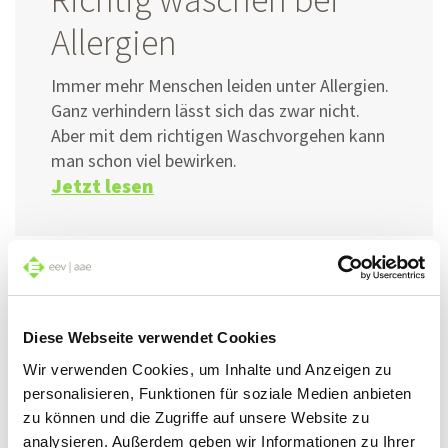
Allergien
Immer mehr Menschen leiden unter Allergien.
Ganz verhindern lässt sich das zwar nicht.
Aber mit dem richtigen Waschvorgehen kann
man schon viel bewirken.
Jetzt lesen
Diese Webseite verwendet Cookies
Wir verwenden Cookies, um Inhalte und Anzeigen zu
personalisieren, Funktionen für soziale Medien anbieten
zu können und die Zugriffe auf unsere Website zu
analysieren. Außerdem geben wir Informationen zu Ihrer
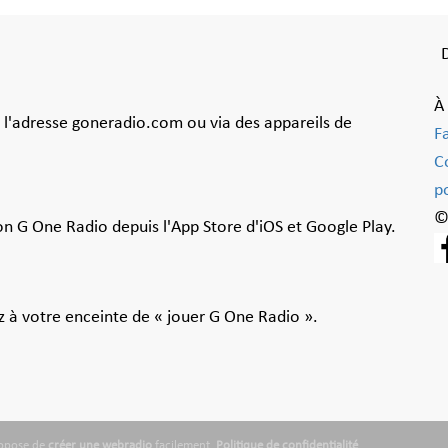
À
à l'adresse goneradio.com ou via des appareils de
F
C
po
©
ion G One Radio depuis l'App Store d'iOS et Google Play.
 à votre enceinte de « jouer G One Radio ».
ropose de
créer une webradio
facilement.
Politique de confidentialité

WORK TASK: Each line of the entries that contains "Allergien" counts once; state the total as a bare number.

ANSWER BOX: 2